Das Netzwerk Raumplanung engagiert sich für eine haushälterische Nutzung des Bodens. Ziel ist eine Raumordnung, welche in gleichem Masse auf die Bedürfnisse von Umwelt, Gesellschaft und Wirtschaft Rücksicht nimmt. Wie ein Blick auf die Fakten zeigt, ist die Schweiz davon jedoch weit entfernt: Die Siedlungsfläche nahm zwischen 1985 und 2009 um beinahe einen Viertel zu und beträgt heute über 3000km2, was der Fläche der beiden Kantone Aargau und Fribourg zusammen entspricht. Der grösste Teil der Siedlungsflächen, knapp 90%, entstand auf ehemaligen Landwirtschaftsflächen. Zwischen 1985 und 2009 gingen pro Sekunde 1.1 Quadratmeter Landwirtschaftsfläche verloren.

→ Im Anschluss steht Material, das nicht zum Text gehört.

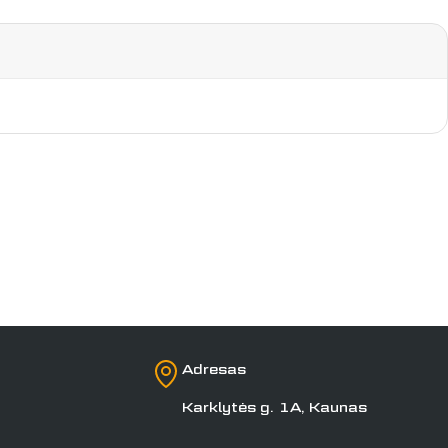
Adresas
Karklytės g. 1A, Kaunas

Am 3. März 2013 befürworteten 63% der Stimmbevölkerung in einer Volksabstimmung das revidierte Raumplanungsgesetz. Es schafft die Grundlage, damit in den Gemeinden zu grosse Bauzonen verkleinert und vorhandene Baulandreserven genutzt werden mit dem Ziel, dass sich Dörfer und Städte nach innen entwickeln. Damit sollen Landverschleiss und Bodenspekulation gebremst werden. Die Mitglieder und Partner des Netzwerks setzen sich für eine zielführende Umsetzung des neuen Raumplanungsgesetzes ein. 

Aktuelles

ZHdK

Fotografische Langzeitbeobachtung Schlieren 2005-2020

Das Forschungsprojekt dokumentiert während 15 Jahren die Stadtentwicklung von Schlieren, einer Agglomerations-gemeinde westlich von Zürich. Übersichten werden an 63 Standorten im Stadtraum alle zwei Jahre unter denselben Aufnahmebedingungen wiederfotografiert. Aktuell sind Bilder aus sechs Serien online und dokumentieren so den räumlichen Wandel als permanenten Prozess. Diese fotografische Langzeitbeobachtung bildet ein neues Instrument für das Monitoring räumlicher Veränderung: Bis 2020 entsteht eine Dokumentation des räumlichen Wandels einer Gemeinde. Raumentwicklung wird so anhand konkreter Orte auch aus der Ferne sichtbar und leistet einen Beitrag zur Sensibilisierung für eine nachhaltige Siedlungsentwicklung.